◆ **EXERCISE DETAILS**
Leave every image out, and return the rest of the data word for word.

[Page layout parsing data]
»»

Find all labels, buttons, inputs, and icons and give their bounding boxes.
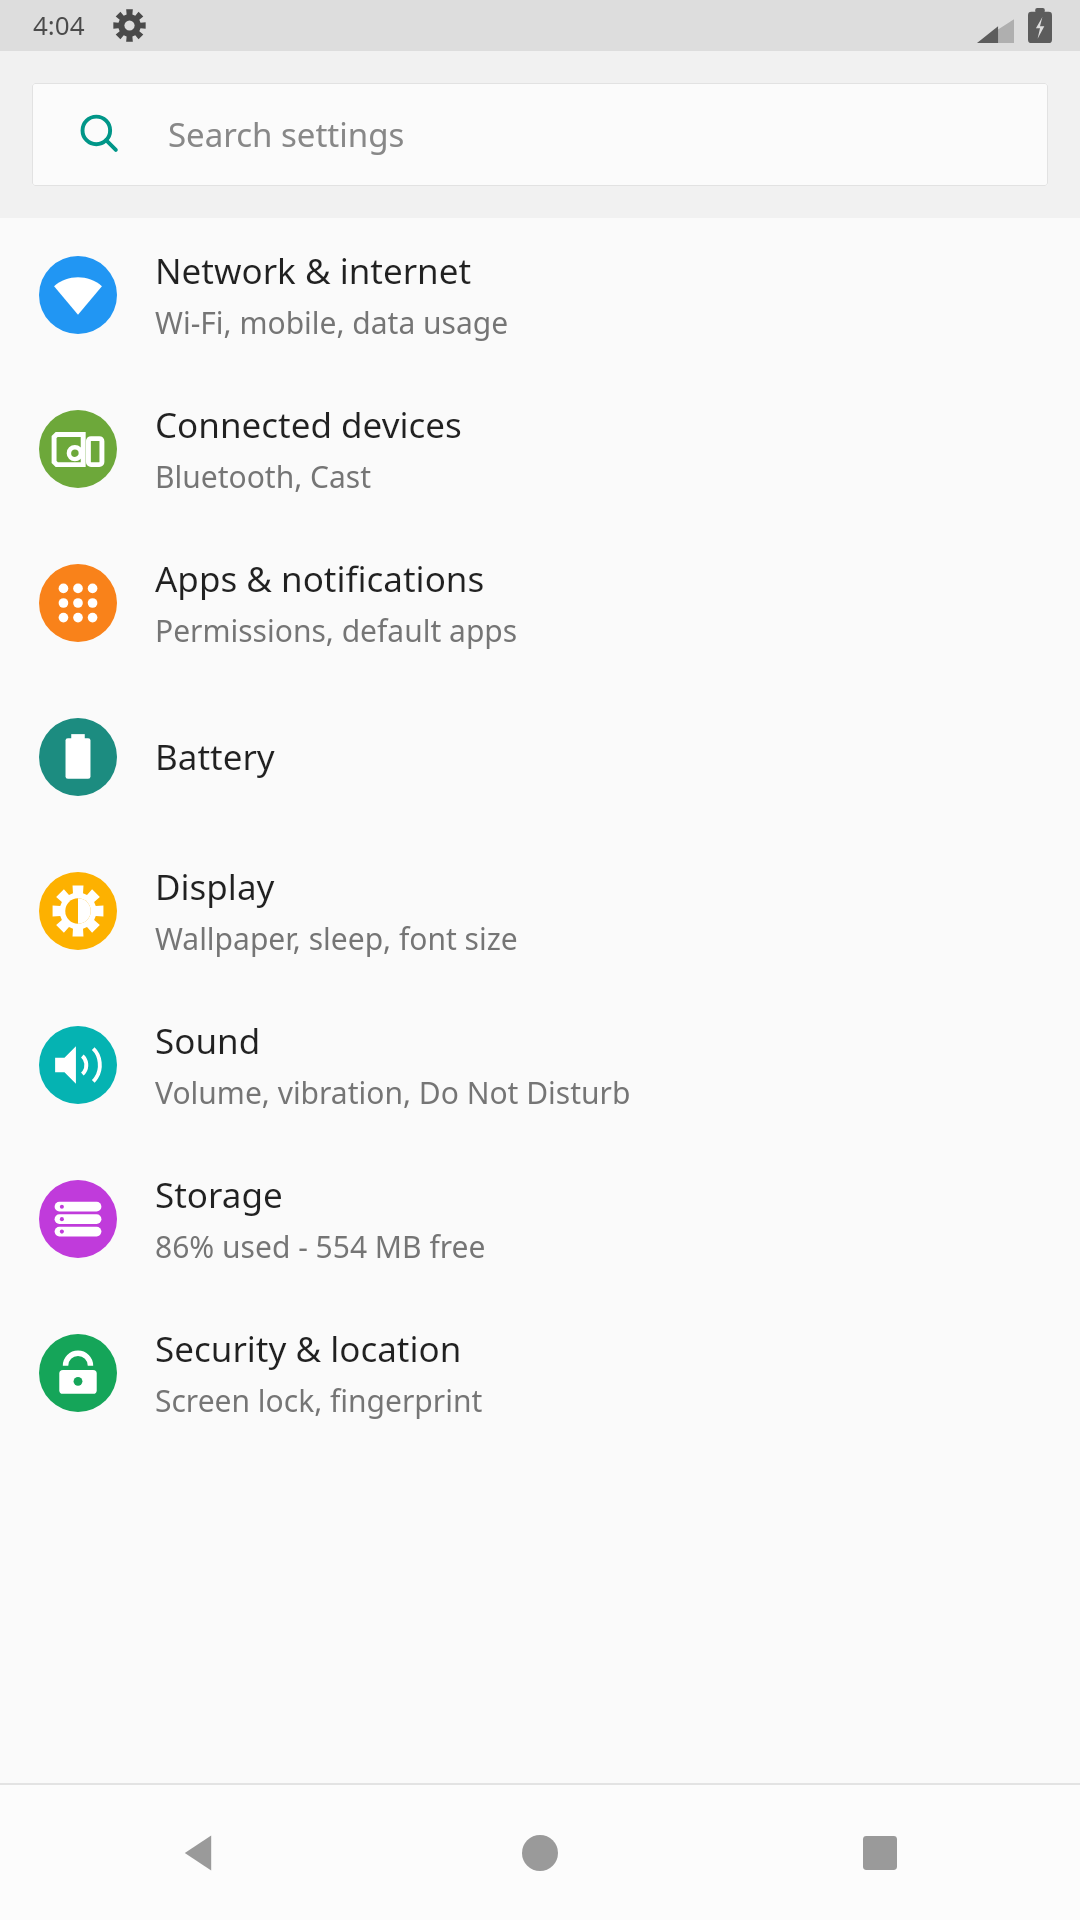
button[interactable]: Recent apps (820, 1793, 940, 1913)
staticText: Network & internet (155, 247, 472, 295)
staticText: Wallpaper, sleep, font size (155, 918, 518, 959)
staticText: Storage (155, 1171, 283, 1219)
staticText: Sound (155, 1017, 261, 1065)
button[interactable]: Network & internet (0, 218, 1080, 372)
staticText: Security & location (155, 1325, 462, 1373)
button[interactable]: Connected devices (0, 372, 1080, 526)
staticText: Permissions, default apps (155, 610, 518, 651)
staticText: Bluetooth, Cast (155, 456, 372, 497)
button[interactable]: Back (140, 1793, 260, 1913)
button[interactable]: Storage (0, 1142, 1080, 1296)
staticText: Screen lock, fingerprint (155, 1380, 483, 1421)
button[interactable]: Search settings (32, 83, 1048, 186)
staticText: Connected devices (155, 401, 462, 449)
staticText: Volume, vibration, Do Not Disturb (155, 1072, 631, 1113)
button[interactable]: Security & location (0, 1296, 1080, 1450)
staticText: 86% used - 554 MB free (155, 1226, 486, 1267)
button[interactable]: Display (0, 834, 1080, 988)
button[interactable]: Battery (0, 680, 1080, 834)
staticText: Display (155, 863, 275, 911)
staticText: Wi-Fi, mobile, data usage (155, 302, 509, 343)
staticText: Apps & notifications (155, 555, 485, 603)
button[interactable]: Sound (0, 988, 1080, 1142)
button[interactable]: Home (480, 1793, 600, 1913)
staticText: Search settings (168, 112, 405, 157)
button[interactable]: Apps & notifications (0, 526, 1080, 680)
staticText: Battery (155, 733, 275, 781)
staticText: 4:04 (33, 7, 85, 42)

««

◆ **RESULT OF THIS TASK**
Find all labels, buttons, inputs, and icons and give their bounding boxes.
button[interactable]: Recent apps (820, 1793, 940, 1913)
staticText: Network & internet (155, 247, 472, 295)
staticText: Wallpaper, sleep, font size (155, 918, 518, 959)
staticText: Storage (155, 1171, 283, 1219)
staticText: Sound (155, 1017, 261, 1065)
button[interactable]: Network & internet (0, 218, 1080, 372)
staticText: Security & location (155, 1325, 462, 1373)
button[interactable]: Connected devices (0, 372, 1080, 526)
staticText: Permissions, default apps (155, 610, 518, 651)
staticText: Bluetooth, Cast (155, 456, 372, 497)
button[interactable]: Back (140, 1793, 260, 1913)
button[interactable]: Storage (0, 1142, 1080, 1296)
staticText: Screen lock, fingerprint (155, 1380, 483, 1421)
button[interactable]: Search settings (32, 83, 1048, 186)
staticText: Connected devices (155, 401, 462, 449)
staticText: Volume, vibration, Do Not Disturb (155, 1072, 631, 1113)
button[interactable]: Security & location (0, 1296, 1080, 1450)
staticText: 86% used - 554 MB free (155, 1226, 486, 1267)
button[interactable]: Display (0, 834, 1080, 988)
button[interactable]: Battery (0, 680, 1080, 834)
staticText: Display (155, 863, 275, 911)
staticText: Wi-Fi, mobile, data usage (155, 302, 509, 343)
staticText: Apps & notifications (155, 555, 485, 603)
button[interactable]: Sound (0, 988, 1080, 1142)
button[interactable]: Home (480, 1793, 600, 1913)
staticText: Search settings (168, 112, 405, 157)
button[interactable]: Apps & notifications (0, 526, 1080, 680)
staticText: Battery (155, 733, 275, 781)
staticText: 4:04 (33, 7, 85, 42)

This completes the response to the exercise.